WHAT NEEDS TO BE DONE: What you give back should match the entries below character for character.

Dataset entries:
········

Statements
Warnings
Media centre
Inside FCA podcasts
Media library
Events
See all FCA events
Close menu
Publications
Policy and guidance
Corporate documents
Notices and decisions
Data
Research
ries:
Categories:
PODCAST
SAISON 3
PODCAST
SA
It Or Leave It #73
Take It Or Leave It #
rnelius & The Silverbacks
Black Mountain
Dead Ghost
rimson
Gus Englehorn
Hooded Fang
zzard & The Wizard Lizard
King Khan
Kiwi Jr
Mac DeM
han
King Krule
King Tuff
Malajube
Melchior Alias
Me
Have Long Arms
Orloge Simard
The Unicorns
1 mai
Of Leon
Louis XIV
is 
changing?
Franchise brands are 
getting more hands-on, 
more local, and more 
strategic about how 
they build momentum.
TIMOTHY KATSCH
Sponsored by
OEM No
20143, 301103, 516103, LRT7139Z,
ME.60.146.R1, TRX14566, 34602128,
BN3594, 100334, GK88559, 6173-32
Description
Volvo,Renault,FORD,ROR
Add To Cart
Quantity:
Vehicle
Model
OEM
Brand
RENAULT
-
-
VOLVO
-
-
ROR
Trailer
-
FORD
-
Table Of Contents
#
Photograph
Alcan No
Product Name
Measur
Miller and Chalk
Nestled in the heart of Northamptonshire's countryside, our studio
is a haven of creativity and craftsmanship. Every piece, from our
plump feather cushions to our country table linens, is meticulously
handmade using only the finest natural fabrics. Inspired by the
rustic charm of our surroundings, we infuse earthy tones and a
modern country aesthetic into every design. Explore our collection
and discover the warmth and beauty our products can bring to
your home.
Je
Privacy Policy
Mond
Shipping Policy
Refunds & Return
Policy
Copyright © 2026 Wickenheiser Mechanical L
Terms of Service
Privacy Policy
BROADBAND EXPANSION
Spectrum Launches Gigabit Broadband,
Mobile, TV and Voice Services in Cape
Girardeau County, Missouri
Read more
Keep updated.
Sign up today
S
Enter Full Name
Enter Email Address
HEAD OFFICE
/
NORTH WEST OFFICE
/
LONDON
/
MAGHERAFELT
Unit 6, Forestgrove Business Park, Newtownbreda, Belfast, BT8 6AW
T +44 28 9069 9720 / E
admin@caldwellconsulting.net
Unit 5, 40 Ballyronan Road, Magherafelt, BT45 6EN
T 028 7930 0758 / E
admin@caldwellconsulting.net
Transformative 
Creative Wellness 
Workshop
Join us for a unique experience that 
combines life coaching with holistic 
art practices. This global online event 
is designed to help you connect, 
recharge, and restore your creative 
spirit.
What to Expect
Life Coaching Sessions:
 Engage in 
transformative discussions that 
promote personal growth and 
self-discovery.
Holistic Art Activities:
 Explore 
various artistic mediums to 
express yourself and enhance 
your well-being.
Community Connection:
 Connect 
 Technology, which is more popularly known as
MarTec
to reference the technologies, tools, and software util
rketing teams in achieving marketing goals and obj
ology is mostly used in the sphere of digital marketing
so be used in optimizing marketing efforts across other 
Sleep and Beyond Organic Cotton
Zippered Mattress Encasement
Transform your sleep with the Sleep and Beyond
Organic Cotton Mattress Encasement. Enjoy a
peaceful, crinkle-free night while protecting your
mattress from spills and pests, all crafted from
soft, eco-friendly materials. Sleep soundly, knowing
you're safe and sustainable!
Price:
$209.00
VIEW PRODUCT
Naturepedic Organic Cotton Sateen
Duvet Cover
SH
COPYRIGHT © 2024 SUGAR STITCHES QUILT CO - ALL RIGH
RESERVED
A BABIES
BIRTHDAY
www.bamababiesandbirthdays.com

········

RESULT OF THE TASK:
Statements
Warnings
Media centre
Inside FCA podcasts
Media library
Events
See all FCA events
Close menu
Publications
Policy and guidance
Corporate documents
Notices and decisions
Data
Research
ries:
Categories:
PODCAST
SAISON 3
PODCAST
SA
It Or Leave It #73
Take It Or Leave It #
rnelius & The Silverbacks
Black Mountain
Dead Ghost
rimson
Gus Englehorn
Hooded Fang
zzard & The Wizard Lizard
King Khan
Kiwi Jr
Mac DeM
han
King Krule
King Tuff
Malajube
Melchior Alias
Me
Have Long Arms
Orloge Simard
The Unicorns
1 mai
Of Leon
Louis XIV
is 
changing?
Franchise brands are 
getting more hands-on, 
more local, and more 
strategic about how 
they build momentum.
TIMOTHY KATSCH
Sponsored by
OEM No
20143, 301103, 516103, LRT7139Z,
ME.60.146.R1, TRX14566, 34602128,
BN3594, 100334, GK88559, 6173-32
Description
Volvo,Renault,FORD,ROR
Add To Cart
Quantity:
Vehicle
Model
OEM
Brand
RENAULT
-
-
VOLVO
-
-
ROR
Trailer
-
FORD
-
Table Of Contents
#
Photograph
Alcan No
Product Name
Measur
Miller and Chalk
Nestled in the heart of Northamptonshire's countryside, our studio
is a haven of creativity and craftsmanship. Every piece, from our
plump feather cushions to our country table linens, is meticulously
handmade using only the finest natural fabrics. Inspired by the
rustic charm of our surroundings, we infuse earthy tones and a
modern country aesthetic into every design. Explore our collection
and discover the warmth and beauty our products can bring to
your home.
Je
Privacy Policy
Mond
Shipping Policy
Refunds & Return
Policy
Copyright © 2026 Wickenheiser Mechanical L
Terms of Service
Privacy Policy
BROADBAND EXPANSION
Spectrum Launches Gigabit Broadband,
Mobile, TV and Voice Services in Cape
Girardeau County, Missouri
Read more
Keep updated.
Sign up today
S
Enter Full Name
Enter Email Address
HEAD OFFICE
/
NORTH WEST OFFICE
/
LONDON
/
MAGHERAFELT
Unit 6, Forestgrove Business Park, Newtownbreda, Belfast, BT8 6AW
T +44 28 9069 9720 / E
admin@caldwellconsulting.net
Unit 5, 40 Ballyronan Road, Magherafelt, BT45 6EN
T 028 7930 0758 / E
admin@caldwellconsulting.net
Transformative 
Creative Wellness 
Workshop
Join us for a unique experience that 
combines life coaching with holistic 
art practices. This global online event 
is designed to help you connect, 
recharge, and restore your creative 
spirit.
What to Expect
Life Coaching Sessions:
 Engage in 
transformative discussions that 
promote personal growth and 
self-discovery.
Holistic Art Activities:
 Explore 
various artistic mediums to 
express yourself and enhance 
your well-being.
Community Connection:
 Connect 
 Technology, which is more popularly known as
MarTec
to reference the technologies, tools, and software util
rketing teams in achieving marketing goals and obj
ology is mostly used in the sphere of digital marketing
so be used in optimizing marketing efforts across other 
Sleep and Beyond Organic Cotton
Zippered Mattress Encasement
Transform your sleep with the Sleep and Beyond
Organic Cotton Mattress Encasement. Enjoy a
peaceful, crinkle-free night while protecting your
mattress from spills and pests, all crafted from
soft, eco-friendly materials. Sleep soundly, knowing
you're safe and sustainable!
Price:
$209.00
VIEW PRODUCT
Naturepedic Organic Cotton Sateen
Duvet Cover
SH
COPYRIGHT © 2024 SUGAR STITCHES QUILT CO - ALL RIGH
RESERVED
A BABIES
BIRTHDAY
www.bamababiesandbirthdays.com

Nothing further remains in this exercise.